What to work on: Each entry below has to be written out again without any change.

━━━ Given entries

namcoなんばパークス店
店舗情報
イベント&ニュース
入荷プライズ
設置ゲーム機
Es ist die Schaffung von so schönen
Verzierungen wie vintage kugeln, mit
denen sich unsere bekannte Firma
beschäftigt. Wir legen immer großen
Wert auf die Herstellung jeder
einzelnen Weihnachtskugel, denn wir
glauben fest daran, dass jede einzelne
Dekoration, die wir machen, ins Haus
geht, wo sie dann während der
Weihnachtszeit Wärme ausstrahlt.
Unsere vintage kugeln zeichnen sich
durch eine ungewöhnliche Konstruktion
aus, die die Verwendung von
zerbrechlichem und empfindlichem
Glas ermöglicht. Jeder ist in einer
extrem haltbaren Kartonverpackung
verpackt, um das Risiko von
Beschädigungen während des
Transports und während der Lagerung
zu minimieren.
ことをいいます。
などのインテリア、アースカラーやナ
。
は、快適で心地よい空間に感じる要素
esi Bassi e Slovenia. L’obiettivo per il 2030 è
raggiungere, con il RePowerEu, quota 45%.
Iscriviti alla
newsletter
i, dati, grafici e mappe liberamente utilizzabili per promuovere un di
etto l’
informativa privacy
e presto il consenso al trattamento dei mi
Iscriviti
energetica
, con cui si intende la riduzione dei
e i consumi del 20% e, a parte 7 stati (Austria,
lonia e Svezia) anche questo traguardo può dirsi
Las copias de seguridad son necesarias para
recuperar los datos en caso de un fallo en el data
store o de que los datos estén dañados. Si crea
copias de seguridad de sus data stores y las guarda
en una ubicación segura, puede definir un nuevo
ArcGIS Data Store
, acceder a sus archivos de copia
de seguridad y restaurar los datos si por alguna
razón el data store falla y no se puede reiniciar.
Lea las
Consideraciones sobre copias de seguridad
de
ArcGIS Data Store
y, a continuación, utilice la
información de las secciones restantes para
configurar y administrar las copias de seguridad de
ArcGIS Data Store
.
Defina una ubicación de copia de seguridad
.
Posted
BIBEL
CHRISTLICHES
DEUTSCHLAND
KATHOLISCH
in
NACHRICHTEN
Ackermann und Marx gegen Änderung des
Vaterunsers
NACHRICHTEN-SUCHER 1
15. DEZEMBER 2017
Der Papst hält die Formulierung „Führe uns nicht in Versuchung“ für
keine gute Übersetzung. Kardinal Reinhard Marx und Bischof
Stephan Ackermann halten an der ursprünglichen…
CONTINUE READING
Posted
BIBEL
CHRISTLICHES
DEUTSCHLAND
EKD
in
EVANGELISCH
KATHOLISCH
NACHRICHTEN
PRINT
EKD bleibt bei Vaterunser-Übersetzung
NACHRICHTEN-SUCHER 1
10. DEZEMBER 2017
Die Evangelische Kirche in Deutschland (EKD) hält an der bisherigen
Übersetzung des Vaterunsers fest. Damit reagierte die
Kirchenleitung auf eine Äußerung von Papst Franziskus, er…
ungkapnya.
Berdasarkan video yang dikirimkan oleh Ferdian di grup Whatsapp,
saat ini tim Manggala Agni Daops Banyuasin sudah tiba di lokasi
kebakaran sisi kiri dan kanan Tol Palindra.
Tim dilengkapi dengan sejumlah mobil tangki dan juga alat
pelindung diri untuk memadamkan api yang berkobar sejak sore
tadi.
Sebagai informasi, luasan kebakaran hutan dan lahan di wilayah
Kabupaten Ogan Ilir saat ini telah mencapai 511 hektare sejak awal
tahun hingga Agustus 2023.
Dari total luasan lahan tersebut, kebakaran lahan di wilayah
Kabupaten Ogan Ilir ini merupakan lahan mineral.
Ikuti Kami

━━━━━━

Exercise output:
namcoなんばパークス店
店舗情報
イベント&ニュース
入荷プライズ
設置ゲーム機
Es ist die Schaffung von so schönen
Verzierungen wie vintage kugeln, mit
denen sich unsere bekannte Firma
beschäftigt. Wir legen immer großen
Wert auf die Herstellung jeder
einzelnen Weihnachtskugel, denn wir
glauben fest daran, dass jede einzelne
Dekoration, die wir machen, ins Haus
geht, wo sie dann während der
Weihnachtszeit Wärme ausstrahlt.
Unsere vintage kugeln zeichnen sich
durch eine ungewöhnliche Konstruktion
aus, die die Verwendung von
zerbrechlichem und empfindlichem
Glas ermöglicht. Jeder ist in einer
extrem haltbaren Kartonverpackung
verpackt, um das Risiko von
Beschädigungen während des
Transports und während der Lagerung
zu minimieren.
ことをいいます。
などのインテリア、アースカラーやナ
。
は、快適で心地よい空間に感じる要素
esi Bassi e Slovenia. L’obiettivo per il 2030 è
raggiungere, con il RePowerEu, quota 45%.
Iscriviti alla
newsletter
i, dati, grafici e mappe liberamente utilizzabili per promuovere un di
etto l’
informativa privacy
e presto il consenso al trattamento dei mi
Iscriviti
energetica
, con cui si intende la riduzione dei
e i consumi del 20% e, a parte 7 stati (Austria,
lonia e Svezia) anche questo traguardo può dirsi
Las copias de seguridad son necesarias para
recuperar los datos en caso de un fallo en el data
store o de que los datos estén dañados. Si crea
copias de seguridad de sus data stores y las guarda
en una ubicación segura, puede definir un nuevo
ArcGIS Data Store
, acceder a sus archivos de copia
de seguridad y restaurar los datos si por alguna
razón el data store falla y no se puede reiniciar.
Lea las
Consideraciones sobre copias de seguridad
de
ArcGIS Data Store
y, a continuación, utilice la
información de las secciones restantes para
configurar y administrar las copias de seguridad de
ArcGIS Data Store
.
Defina una ubicación de copia de seguridad
.
Posted
BIBEL
CHRISTLICHES
DEUTSCHLAND
KATHOLISCH
in
NACHRICHTEN
Ackermann und Marx gegen Änderung des
Vaterunsers
NACHRICHTEN-SUCHER 1
15. DEZEMBER 2017
Der Papst hält die Formulierung „Führe uns nicht in Versuchung“ für
keine gute Übersetzung. Kardinal Reinhard Marx und Bischof
Stephan Ackermann halten an der ursprünglichen…
CONTINUE READING
Posted
BIBEL
CHRISTLICHES
DEUTSCHLAND
EKD
in
EVANGELISCH
KATHOLISCH
NACHRICHTEN
PRINT
EKD bleibt bei Vaterunser-Übersetzung
NACHRICHTEN-SUCHER 1
10. DEZEMBER 2017
Die Evangelische Kirche in Deutschland (EKD) hält an der bisherigen
Übersetzung des Vaterunsers fest. Damit reagierte die
Kirchenleitung auf eine Äußerung von Papst Franziskus, er…
ungkapnya.
Berdasarkan video yang dikirimkan oleh Ferdian di grup Whatsapp,
saat ini tim Manggala Agni Daops Banyuasin sudah tiba di lokasi
kebakaran sisi kiri dan kanan Tol Palindra.
Tim dilengkapi dengan sejumlah mobil tangki dan juga alat
pelindung diri untuk memadamkan api yang berkobar sejak sore
tadi.
Sebagai informasi, luasan kebakaran hutan dan lahan di wilayah
Kabupaten Ogan Ilir saat ini telah mencapai 511 hektare sejak awal
tahun hingga Agustus 2023.
Dari total luasan lahan tersebut, kebakaran lahan di wilayah
Kabupaten Ogan Ilir ini merupakan lahan mineral.
Ikuti Kami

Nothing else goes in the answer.